One day, not soon, the planet will need to replace fossil fuels with another energy source and nuclear is the only sensible option.
Economists who think that inflation can be permanently curbed through high interest rates are right if the corollary is acceptable - long periods of economic decline with high unemployment. But if the monetary policy approach is short term to manage inflation expectations and cool off an overheated economy, it does not address the underlying longer term issue - a global energy shortage that can only be ameliorated in both the short and longer term by much higher fossil fuel production.
I have yet to see a mainstream economist promoting efforts to expand oil output except for Douglas Porter, Chief Economist for Bank of Montreal, who has it right that we need to slow the rise in oil prices. As for the rest of the global pack of economists, their prognoses based on tinkering with short term interest rates are devoid of critical thinking and will surely lead to bad policy. The world needs to solve its energy shortage and only the United States has the capability of adding oil & gas output quickly. Under a climate nutter like Joe Biden, that won’t happen.
Harvard Economist Larry Summers sees the risk of recession and the need for higher rates clearly and is critical of the weak-kneed effort of the central bank to move aggressively. But Summers does not comment on the energy shortage that underlies the inflation and while his assessment of the recession risks seems accurate, the absence of a change in focus to deal with the energy problem suggests his recipe may be an appetizer but may not include the main meal and will surely exclude any dessert, if sustained low inflation is the main meal and sustained economic growth is the dessert.

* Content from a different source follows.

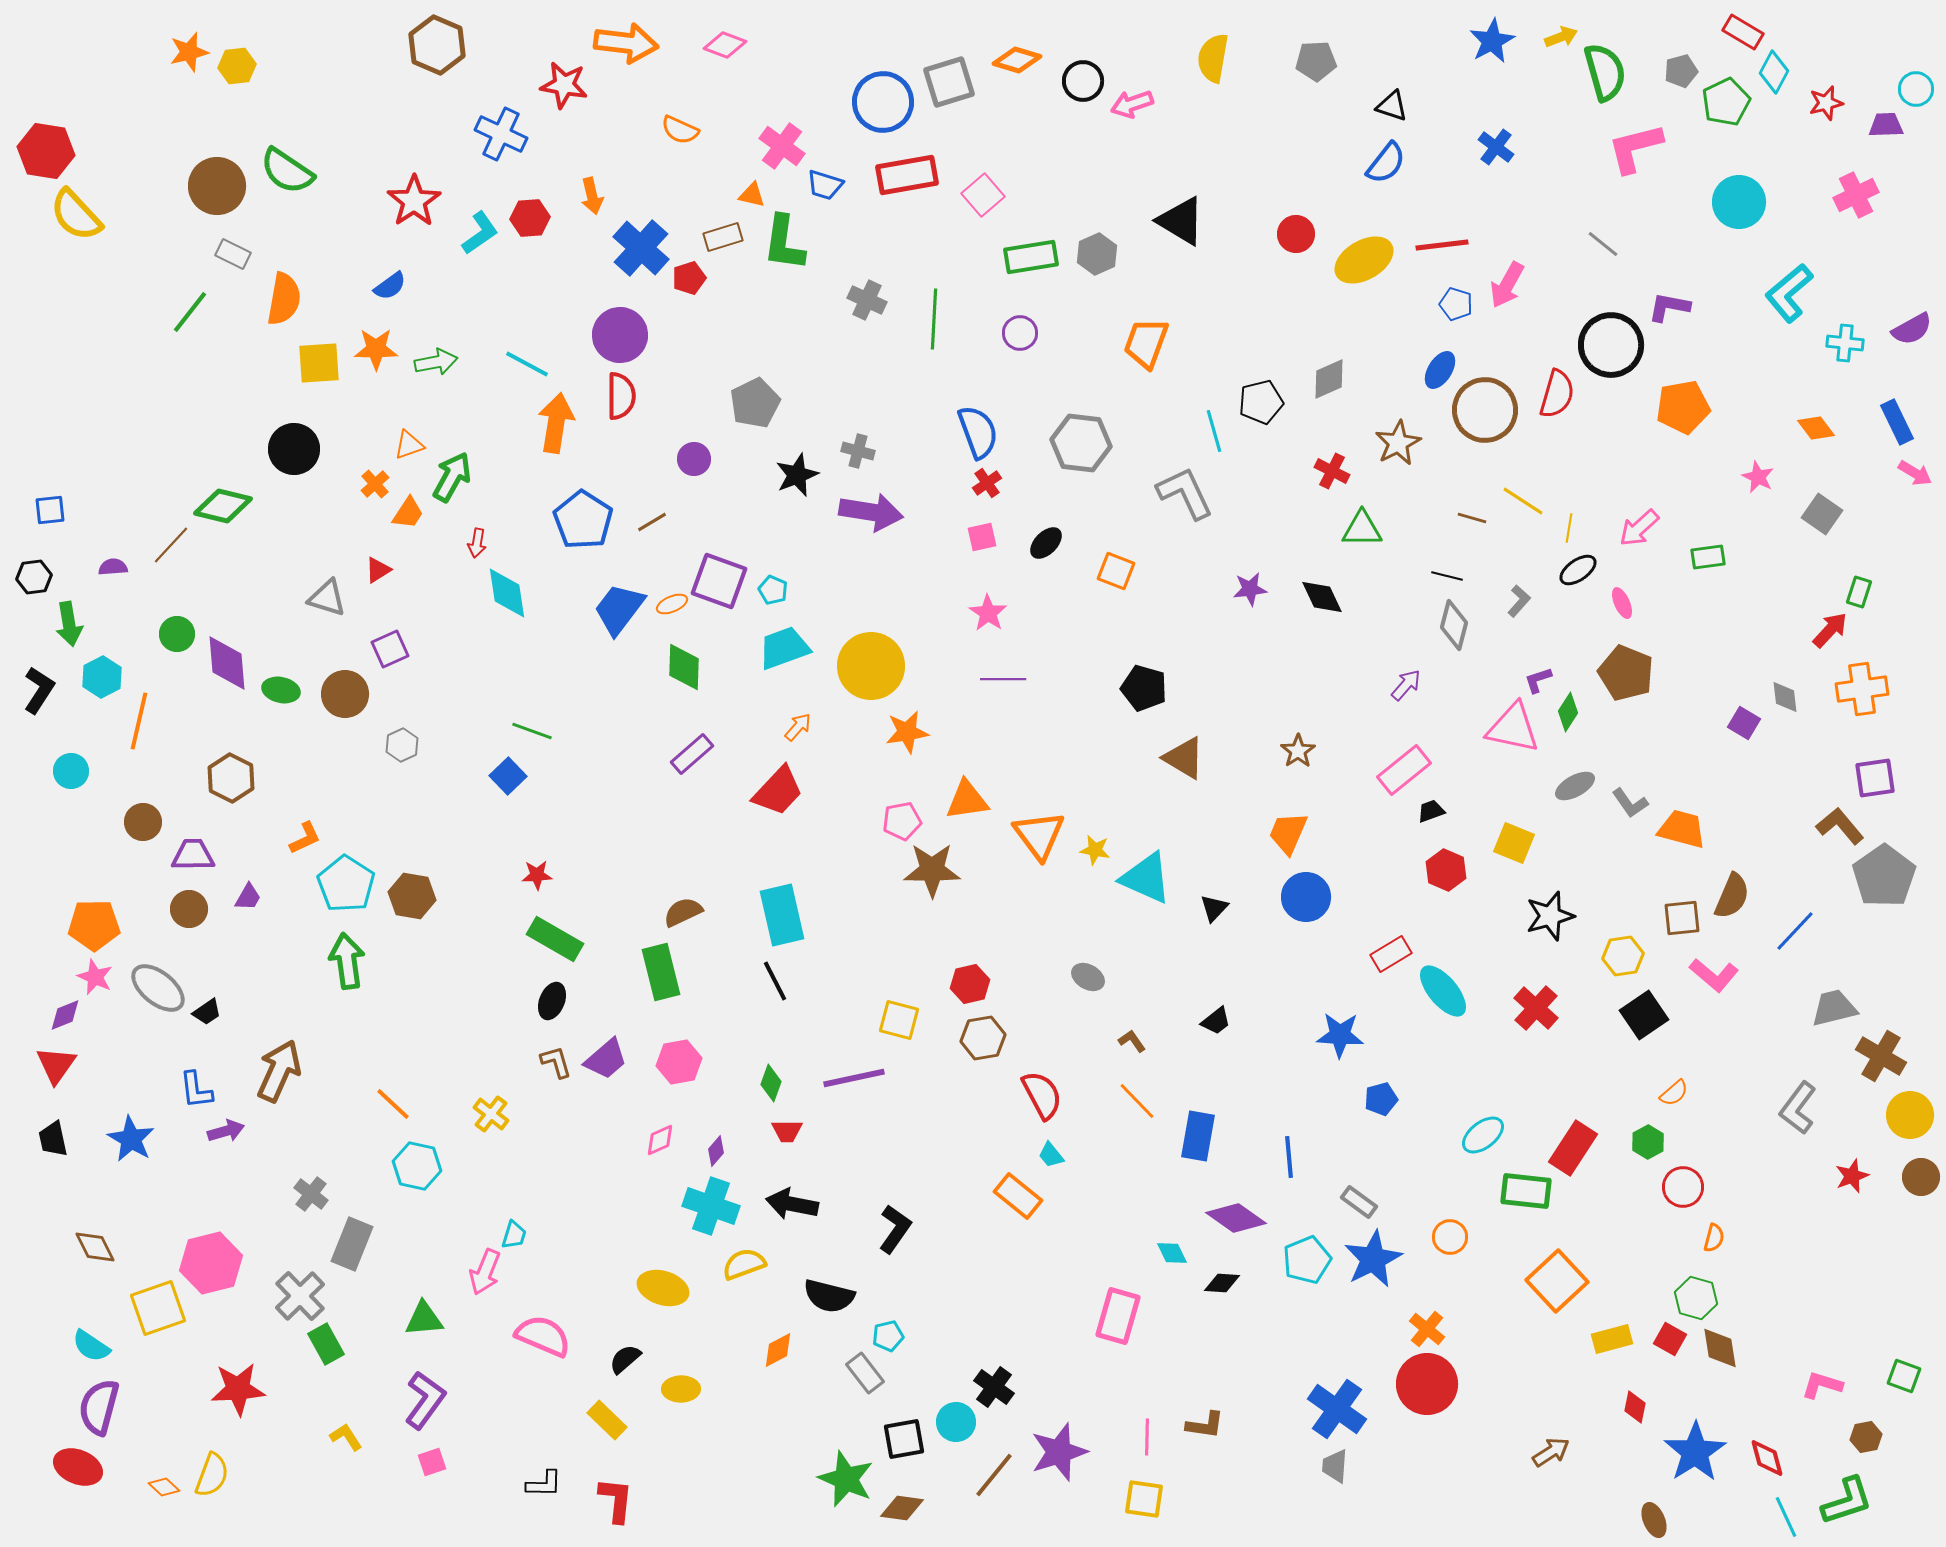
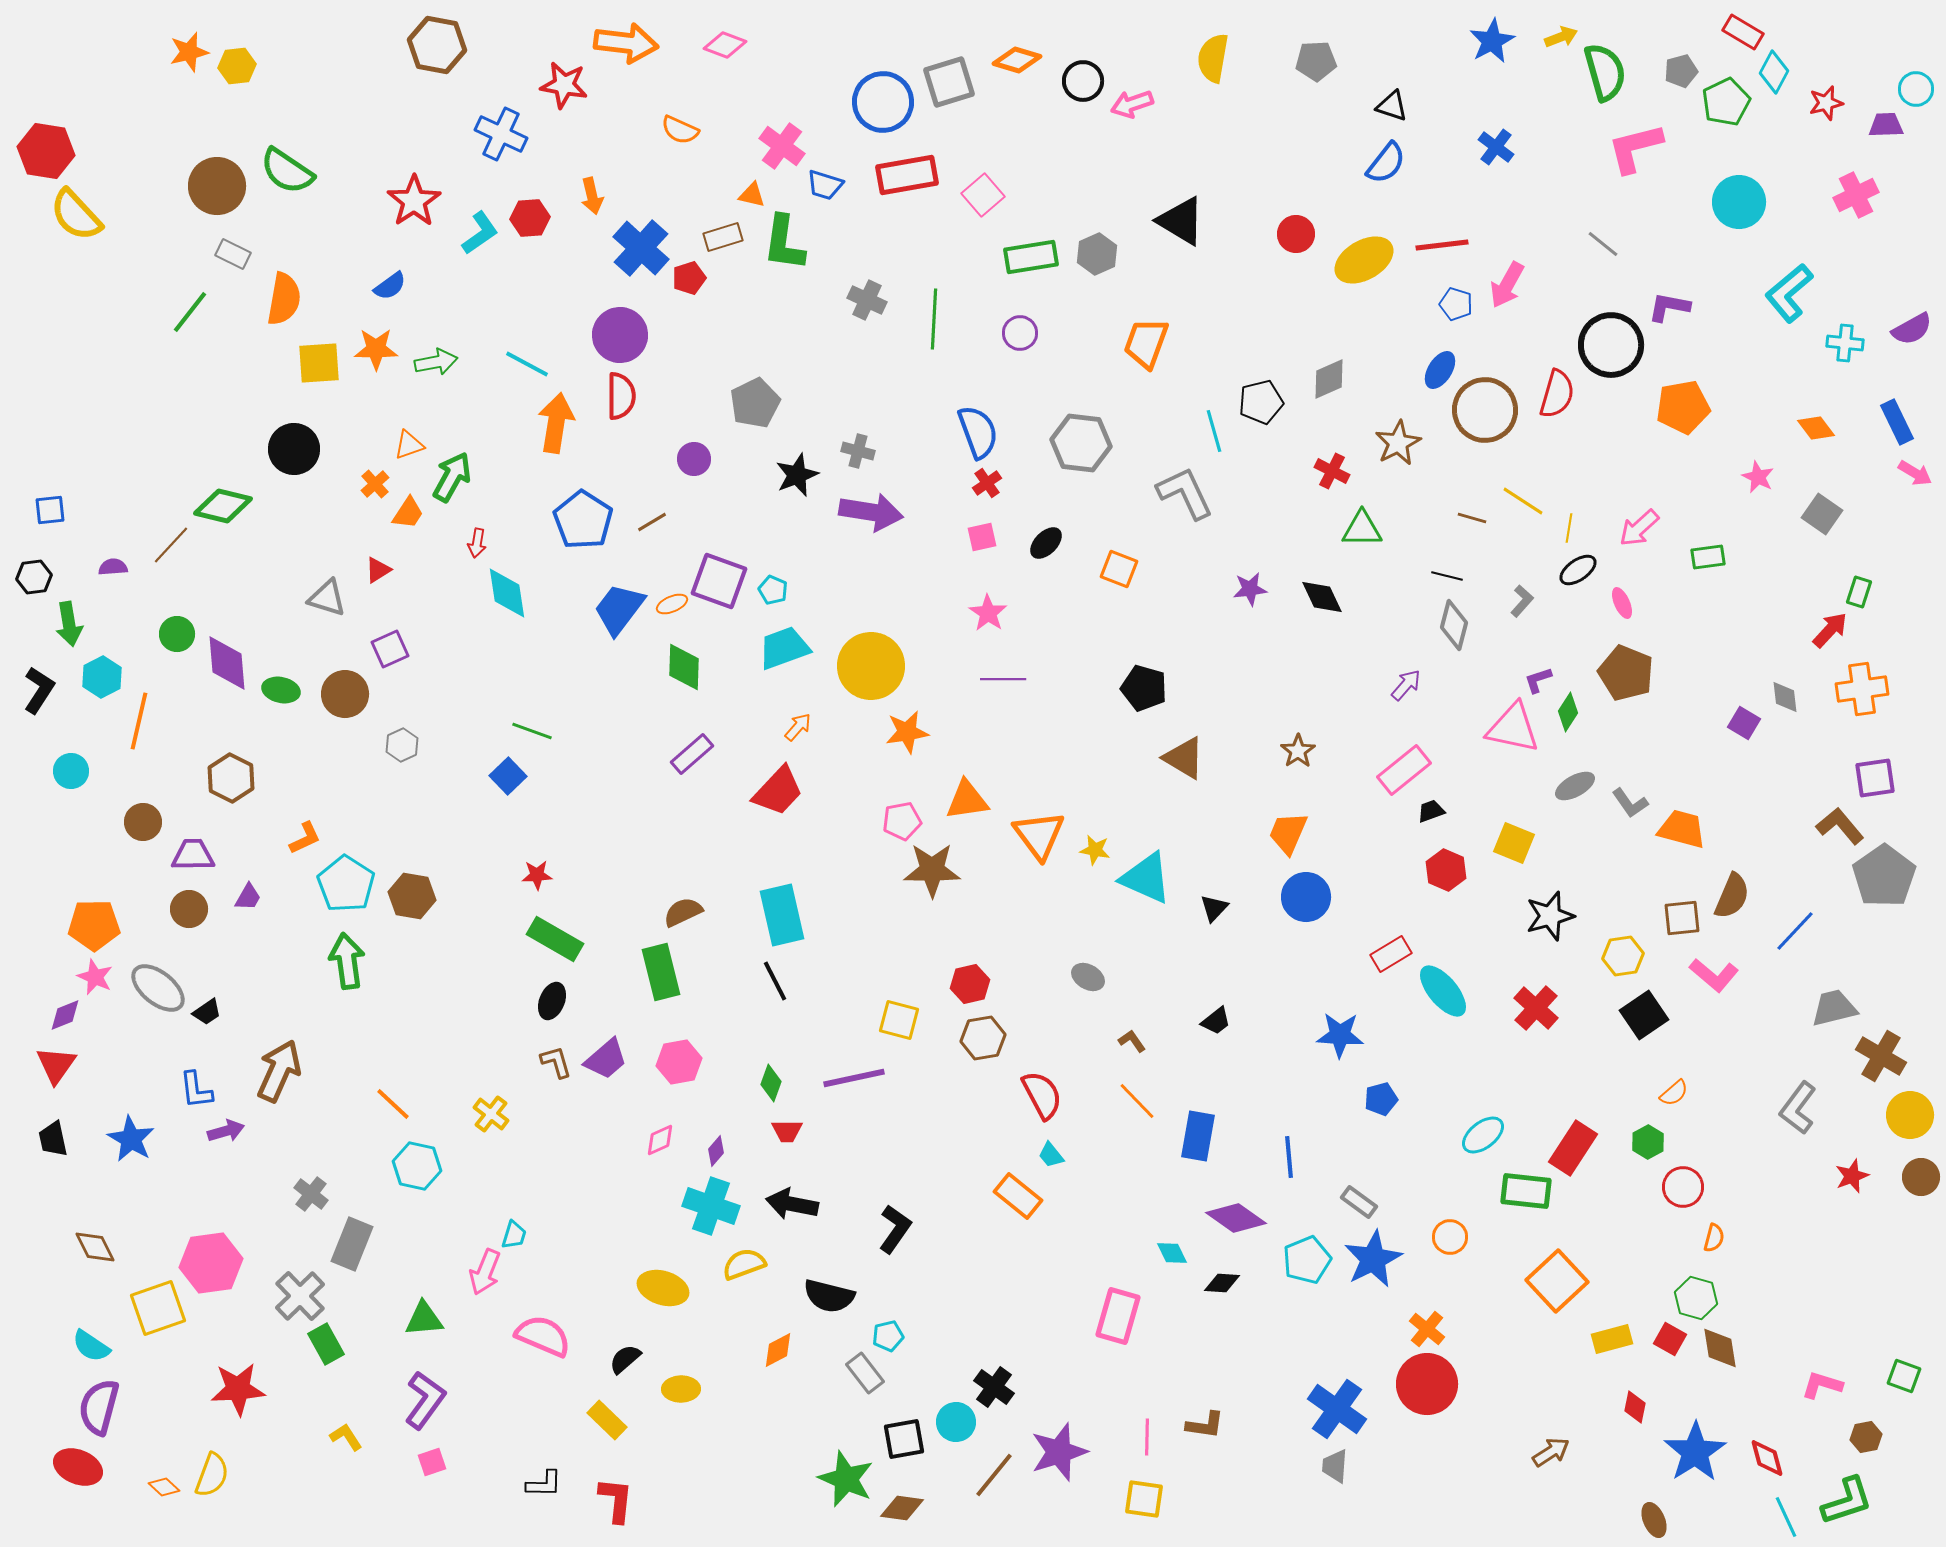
brown hexagon at (437, 45): rotated 12 degrees counterclockwise
orange square at (1116, 571): moved 3 px right, 2 px up
gray L-shape at (1519, 601): moved 3 px right
pink hexagon at (211, 1263): rotated 6 degrees clockwise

I am proud to be from Canada where at least one first rate economist can see the global problems clearly enough to admit the surging oil price is the underlying cause of inflation but embarassed to admit our Prime Minister can’t think straight. While the monetarists are competent, their “one trick pony” of higher interest rates alone is evidence they may have lost their minds.
Nuclear is the only option. We need 2000 Two Gigawatt Nuclear facilities under construction now.
When i read the details on Moltex Energy's web site, it give me optimism.
www.moltexenergy.com
You cite " depression that is coming" and not just a recession. This one time, I hope you are wrong.